Goal of the exercise: All entries must be repeated exactly. No picture should appear in the result.
——
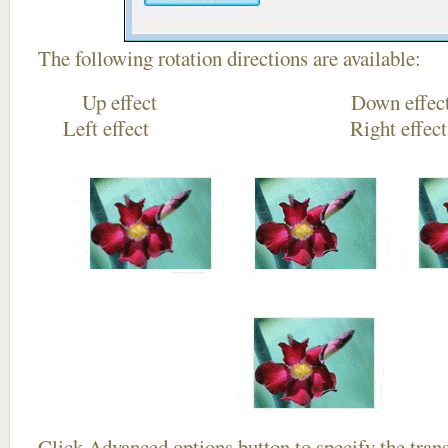
The following rotation directions are available:
Up effect Down
Left effect Right eff
Click
Advanced options
button to specify the trans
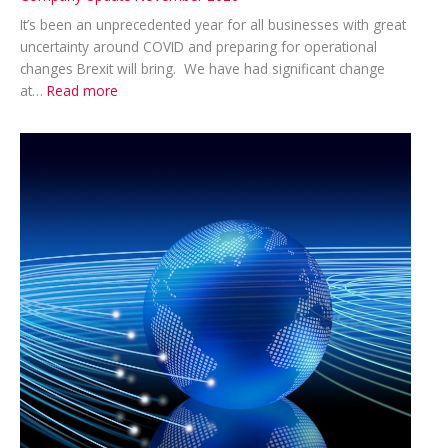
It’s been an unprecedented year for all businesses with great
uncertainty around COVID and preparing for operational
changes Brexit will bring. We have had significant change
:
at…
Read more
Company
Update
November
2020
——
Response area:
The following rotation directions are available:
Up effect Down
Left effect Right eff
Click
Advanced options
button to specify the trans
It’s been an unprecedented year for all businesses with great
uncertainty around COVID and preparing for operational
changes Brexit will bring. We have had significant change
:
at…
Read more
Company
Update
November
2020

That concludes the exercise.